(Page images and extracted text)
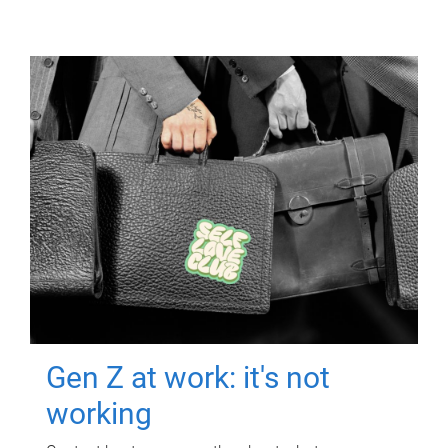
Gen Z at work: it's not
working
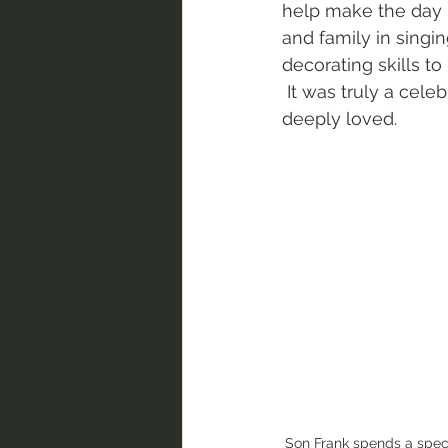
help make the day 
and family in singi
decorating skills to
 It was truly a celebration full of heart for a woman so 
deeply loved. 
Son Frank spends a spec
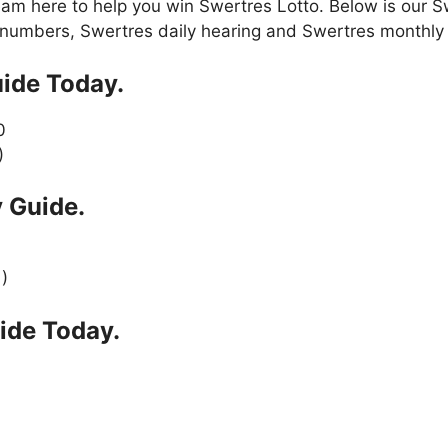
am here to help you win Swertres Lotto. Below is our S
numbers, Swertres daily hearing and Swertres monthly 
ide Today.
0
)
 Guide.
 )
ide Today.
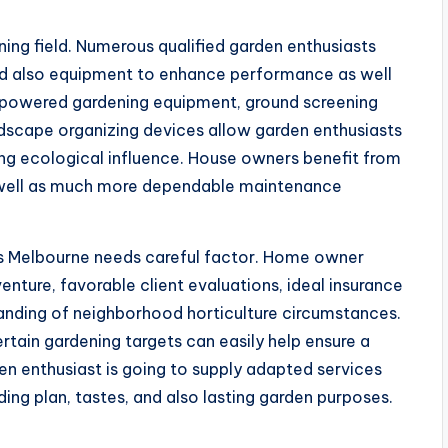
ning field. Numerous qualified garden enthusiasts
d also equipment to enhance performance as well
ry-powered gardening equipment, ground screening
ndscape organizing devices allow garden enthusiasts
ning ecological influence. House owners benefit from
s well as much more dependable maintenance
bs Melbourne needs careful factor. Home owner
nture, favorable client evaluations, ideal insurance
tanding of neighborhood horticulture circumstances.
tain gardening targets can easily help ensure a
en enthusiast is going to supply adapted services
ing plan, tastes, and also lasting garden purposes.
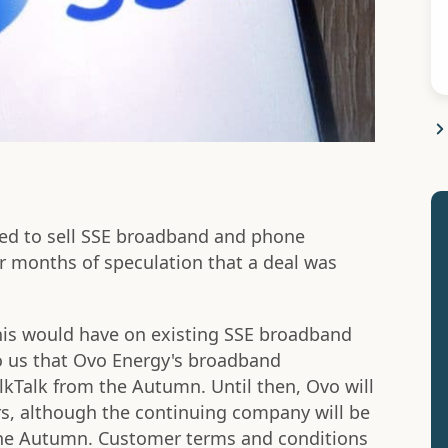
ed to sell SSE broadband and phone
r months of speculation that a deal was
his would have on existing SSE broadband
o us that Ovo Energy's broadband
alkTalk from the Autumn. Until then, Ovo will
s, although the continuing company will be
 the Autumn. Customer terms and conditions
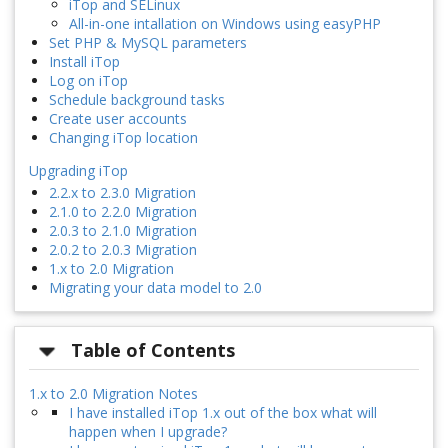
iTop and SELinux
All-in-one intallation on Windows using easyPHP
Set PHP & MySQL parameters
Install iTop
Log on iTop
Schedule background tasks
Create user accounts
Changing iTop location
Upgrading iTop
2.2.x to 2.3.0 Migration
2.1.0 to 2.2.0 Migration
2.0.3 to 2.1.0 Migration
2.0.2 to 2.0.3 Migration
1.x to 2.0 Migration
Migrating your data model to 2.0
Table of Contents
1.x to 2.0 Migration Notes
I have installed iTop 1.x out of the box what will
happen when I upgrade?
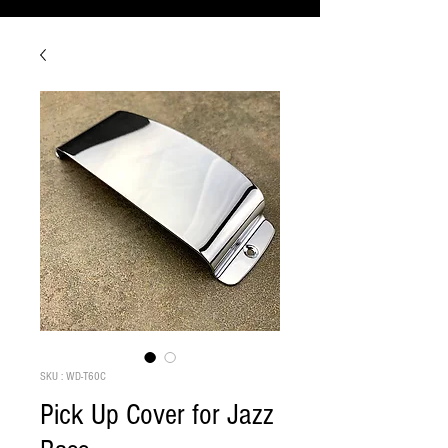
SKU : WD-T60C
Pick Up Cover for Jazz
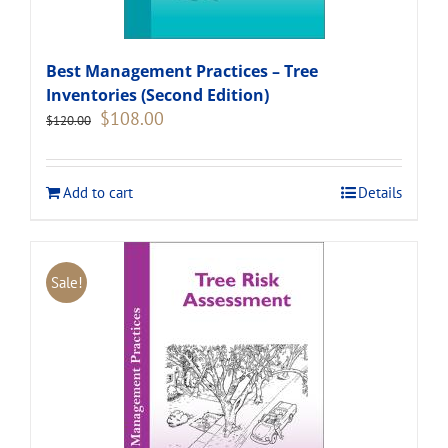
Best Management Practices – Tree
Inventories (Second Edition)
Original
Current
$
108.00
$
120.00
price
price
was:
is:
$120.00.
$108.00.
Add to cart
Details
Sale!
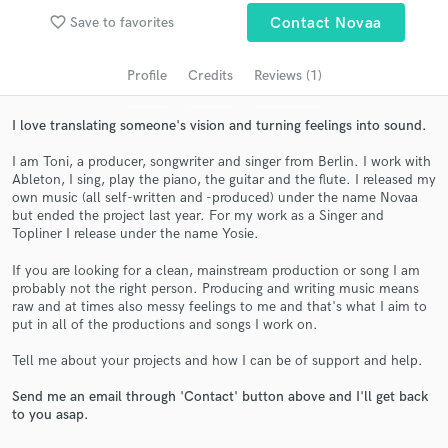
audio samples and verified reviews of top pros.
favorite_border
Save to favorites
Contact Novaa
Profile
Credits
Reviews (1)
I love translating someone's vision and turning feelings into sound.
I am Toni, a producer, songwriter and singer from Berlin. I work with
Ableton, I sing, play the piano, the guitar and the flute. I released my
own music (all self-written and -produced) under the name Novaa
but ended the project last year. For my work as a Singer and
Topliner I release under the name Yosie.
Get Free Proposals
If you are looking for a clean, mainstream production or song I am
Contact pros directly with your project details
probably not the right person. Producing and writing music means
raw and at times also messy feelings to me and that's what I aim to
and receive handcrafted proposals and budgets
put in all of the productions and songs I work on.
in a flash.
Tell me about your projects and how I can be of support and help.
Send me an email through 'Contact' button above and I'll get back
to you asap.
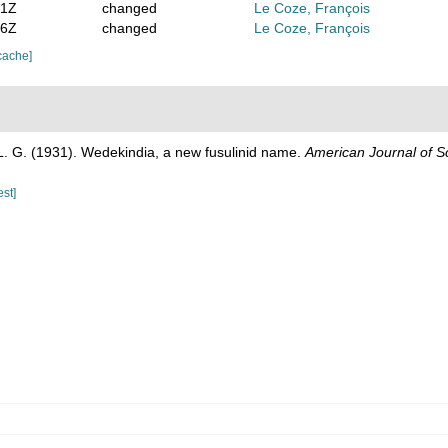
21Z
changed
Le Coze, François
16Z
changed
Le Coze, François
cache]
L. G. (1931). Wedekindia, a new fusulinid name.
American Journal of S
est]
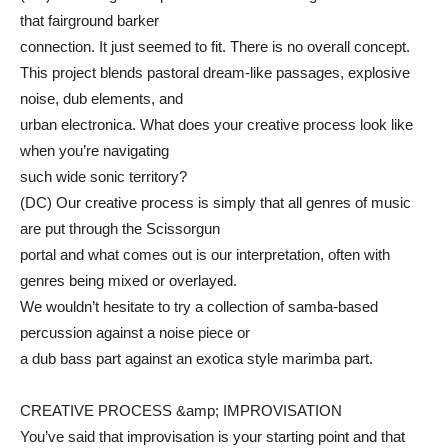
that fairground barker
connection. It just seemed to fit. There is no overall concept.
This project blends pastoral dream-like passages, explosive
noise, dub elements, and
urban electronica. What does your creative process look like
when you’re navigating
such wide sonic territory?
(DC) Our creative process is simply that all genres of music
are put through the Scissorgun
portal and what comes out is our interpretation, often with
genres being mixed or overlayed.
We wouldn’t hesitate to try a collection of samba-based
percussion against a noise piece or
a dub bass part against an exotica style marimba part.
CREATIVE PROCESS &amp; IMPROVISATION
You’ve said that improvisation is your starting point and that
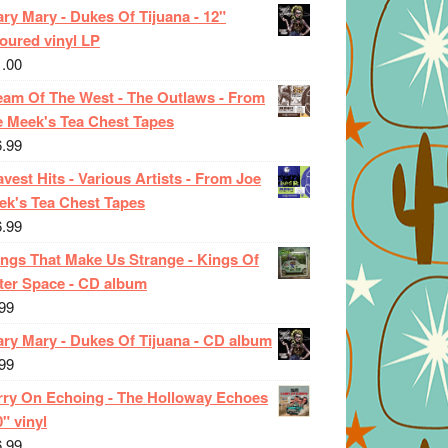
ry Mary - Dukes Of Tijuana - 12"
oured vinyl LP
1.00
eam Of The West - The Outlaws - From
e Meek's Tea Chest Tapes
6.99
vest Hits - Various Artists - From Joe
ek's Tea Chest Tapes
6.99
ings That Make Us Strange - Kings Of
ter Space - CD album
99
ary Mary - Dukes Of Tijuana - CD album
99
rry On Echoing - The Holloway Echoes
0" vinyl
6.99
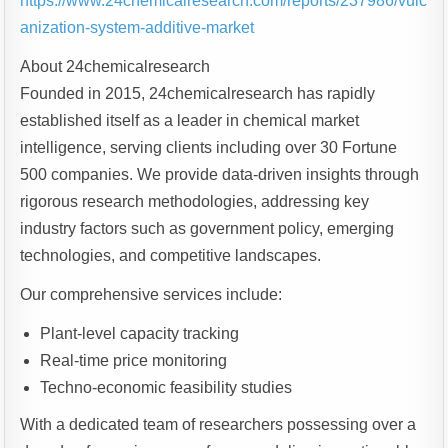
https://www.24chemicalresearch.com/reports/237986/vulc
anization-system-additive-market
About 24chemicalresearch
Founded in 2015, 24chemicalresearch has rapidly
established itself as a leader in chemical market
intelligence, serving clients including over 30 Fortune
500 companies. We provide data-driven insights through
rigorous research methodologies, addressing key
industry factors such as government policy, emerging
technologies, and competitive landscapes.
Our comprehensive services include:
Plant-level capacity tracking
Real-time price monitoring
Techno-economic feasibility studies
With a dedicated team of researchers possessing over a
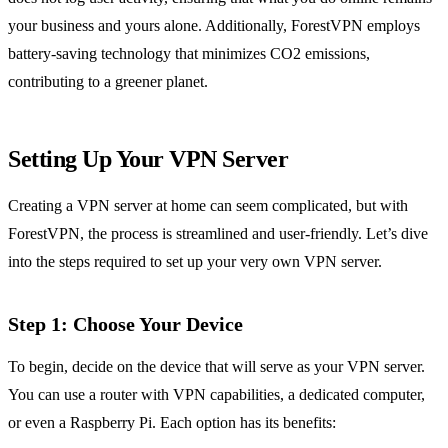
your business and yours alone. Additionally, ForestVPN employs
battery-saving technology that minimizes CO2 emissions,
contributing to a greener planet.
Setting Up Your VPN Server
Creating a VPN server at home can seem complicated, but with
ForestVPN, the process is streamlined and user-friendly. Let’s dive
into the steps required to set up your very own VPN server.
Step 1: Choose Your Device
To begin, decide on the device that will serve as your VPN server.
You can use a router with VPN capabilities, a dedicated computer,
or even a Raspberry Pi. Each option has its benefits:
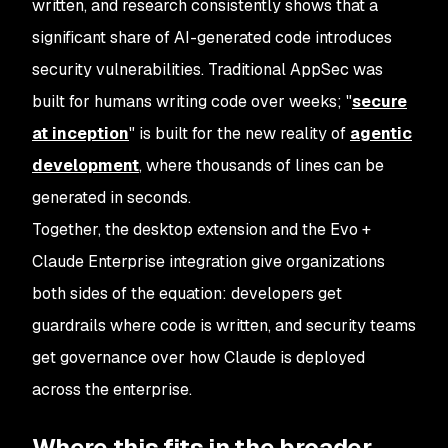
written, and research consistently shows that a
significant share of AI-generated code introduces
security vulnerabilities. Traditional AppSec was
built for humans writing code over weeks; "
secure
at inception
" is built for the new reality of
agentic
development
, where thousands of lines can be
generated in seconds.
Together, the desktop extension and the Evo +
Claude Enterprise integration give organizations
both sides of the equation: developers get
guardrails where code is written, and security teams
get governance over how Claude is deployed
across the enterprise.
Where this fits in the broader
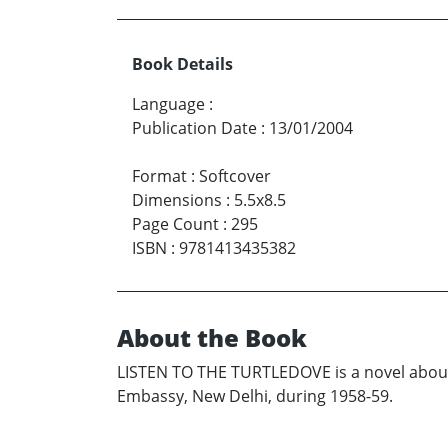
Book Details
Language
:
Publication Date
:
13/01/2004
Format
:
Softcover
Dimensions
:
5.5x8.5
Page Count
:
295
ISBN
:
9781413435382
About the Book
LISTEN TO THE TURTLEDOVE is a novel about
Embassy, New Delhi, during 1958-59.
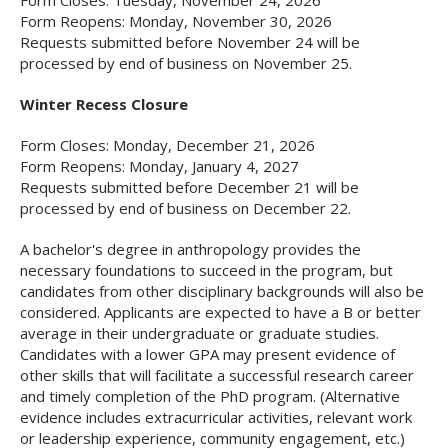
Form Closes: Tuesday, November 24, 2026
Form Reopens: Monday, November 30, 2026
Requests submitted before November 24 will be
processed by end of business on November 25.
Winter Recess Closure
Form Closes: Monday, December 21, 2026
Form Reopens: Monday, January 4, 2027
Requests submitted before December 21 will be
processed by end of business on December 22.
A bachelor's degree in anthropology provides the
necessary foundations to succeed in the program, but
candidates from other disciplinary backgrounds will also be
considered. Applicants are expected to have a B or better
average in their undergraduate or graduate studies.
Candidates with a lower GPA may present evidence of
other skills that will facilitate a successful research career
and timely completion of the PhD program. (Alternative
evidence includes extracurricular activities, relevant work
or leadership experience, community engagement, etc.)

* _Your assignment_:
Transcribe every entry word for word, but omit the pictures.

* _Answer section_:
Gen Z at work: it's not
working
help make the day 
and family in singi
decorating skills to
 It was truly a celebration full of heart for a woman so 
deeply loved. 
Son Frank spends a spec
am here to help you win Swertres Lotto. Below is our S
numbers, Swertres daily hearing and Swertres monthly 
ide Today.
0
)
 Guide.
 )
ide Today.
ning field. Numerous qualified garden enthusiasts
d also equipment to enhance performance as well
ry-powered gardening equipment, ground screening
ndscape organizing devices allow garden enthusiasts
ning ecological influence. House owners benefit from
s well as much more dependable maintenance
bs Melbourne needs careful factor. Home owner
nture, favorable client evaluations, ideal insurance
tanding of neighborhood horticulture circumstances.
tain gardening targets can easily help ensure a
en enthusiast is going to supply adapted services
ing plan, tastes, and also lasting garden purposes.
ed to sell SSE broadband and phone
r months of speculation that a deal was
his would have on existing SSE broadband
o us that Ovo Energy's broadband
alkTalk from the Autumn. Until then, Ovo will
s, although the continuing company will be
 the Autumn. Customer terms and conditions
iTop and SELinux
All-in-one intallation on Windows using easyPHP
Set PHP & MySQL parameters
Install iTop
Log on iTop
Schedule background tasks
Create user accounts
Changing iTop location
Upgrading iTop
2.2.x to 2.3.0 Migration
2.1.0 to 2.2.0 Migration
2.0.3 to 2.1.0 Migration
2.0.2 to 2.0.3 Migration
1.x to 2.0 Migration
Migrating your data model to 2.0
Table of Contents
1.x to 2.0 Migration Notes
I have installed iTop 1.x out of the box what will
happen when I upgrade?
SKU : WD-T60C
Pick Up Cover for Jazz
Best Management Practices – Tree
Inventories (Second Edition)
Original
Current
$
108.00
$
120.00
price
price
was:
is:
$120.00.
$108.00.
Add to cart
Details
Sale!
audio samples and verified reviews of top pros.
favorite_border
Save to favorites
Contact Novaa
Profile
Credits
Reviews (1)
I love translating someone's vision and turning feelings into sound.
I am Toni, a producer, songwriter and singer from Berlin. I work with
Ableton, I sing, play the piano, the guitar and the flute. I released my
own music (all self-written and -produced) under the name Novaa
but ended the project last year. For my work as a Singer and
Topliner I release under the name Yosie.
Get Free Proposals
If you are looking for a clean, mainstream production or song I am
Contact pros directly with your project details
probably not the right person. Producing and writing music means
raw and at times also messy feelings to me and that's what I aim to
and receive handcrafted proposals and budgets
put in all of the productions and songs I work on.
in a flash.
Tell me about your projects and how I can be of support and help.
Send me an email through 'Contact' button above and I'll get back
to you asap.
21Z
changed
Le Coze, François
16Z
changed
Le Coze, François
cache]
L. G. (1931). Wedekindia, a new fusulinid name.
American Journal of S
est]
that fairground barker
connection. It just seemed to fit. There is no overall concept.
This project blends pastoral dream-like passages, explosive
noise, dub elements, and
urban electronica. What does your creative process look like
when you’re navigating
such wide sonic territory?
(DC) Our creative process is simply that all genres of music
are put through the Scissorgun
portal and what comes out is our interpretation, often with
genres being mixed or overlayed.
We wouldn’t hesitate to try a collection of samba-based
percussion against a noise piece or
a dub bass part against an exotica style marimba part.
CREATIVE PROCESS &amp; IMPROVISATION
You’ve said that improvisation is your starting point and that
ry Mary - Dukes Of Tijuana - 12"
oured vinyl LP
1.00
eam Of The West - The Outlaws - From
e Meek's Tea Chest Tapes
6.99
vest Hits - Various Artists - From Joe
ek's Tea Chest Tapes
6.99
ings That Make Us Strange - Kings Of
ter Space - CD album
99
ary Mary - Dukes Of Tijuana - CD album
99
rry On Echoing - The Holloway Echoes
0" vinyl
6.99
https://www.24chemicalresearch.com/reports/237986/vulc
anization-system-additive-market
About 24chemicalresearch
Founded in 2015, 24chemicalresearch has rapidly
established itself as a leader in chemical market
intelligence, serving clients including over 30 Fortune
500 companies. We provide data-driven insights through
rigorous research methodologies, addressing key
industry factors such as government policy, emerging
technologies, and competitive landscapes.
Our comprehensive services include:
Plant-level capacity tracking
Real-time price monitoring
Techno-economic feasibility studies
With a dedicated team of researchers possessing over a
your business and yours alone. Additionally, ForestVPN employs
battery-saving technology that minimizes CO2 emissions,
contributing to a greener planet.
Setting Up Your VPN Server
Creating a VPN server at home can seem complicated, but with
ForestVPN, the process is streamlined and user-friendly. Let’s dive
into the steps required to set up your very own VPN server.
Step 1: Choose Your Device
To begin, decide on the device that will serve as your VPN server.
You can use a router with VPN capabilities, a dedicated computer,
or even a Raspberry Pi. Each option has its benefits:
written, and research consistently shows that a
significant share of AI-generated code introduces
security vulnerabilities. Traditional AppSec was
built for humans writing code over weeks; "
secure
at inception
" is built for the new reality of
agentic
development
, where thousands of lines can be
generated in seconds.
Together, the desktop extension and the Evo +
Claude Enterprise integration give organizations
both sides of the equation: developers get
guardrails where code is written, and security teams
get governance over how Claude is deployed
across the enterprise.
Where this fits in the broader
Book Details
Language
:
Publication Date
:
13/01/2004
Format
:
Softcover
Dimensions
:
5.5x8.5
Page Count
:
295
ISBN
:
9781413435382
About the Book
LISTEN TO THE TURTLEDOVE is a novel about
Embassy, New Delhi, during 1958-59.
Form Closes: Tuesday, November 24, 2026
Form Reopens: Monday, November 30, 2026
Requests submitted before November 24 will be
processed by end of business on November 25.
Winter Recess Closure
Form Closes: Monday, December 21, 2026
Form Reopens: Monday, January 4, 2027
Requests submitted before December 21 will be
processed by end of business on December 22.
A bachelor's degree in anthropology provides the
necessary foundations to succeed in the program, but
candidates from other disciplinary backgrounds will also be
considered. Applicants are expected to have a B or better
average in their undergraduate or graduate studies.
Candidates with a lower GPA may present evidence of
other skills that will facilitate a successful research career
and timely completion of the PhD program. (Alternative
evidence includes extracurricular activities, relevant work
or leadership experience, community engagement, etc.)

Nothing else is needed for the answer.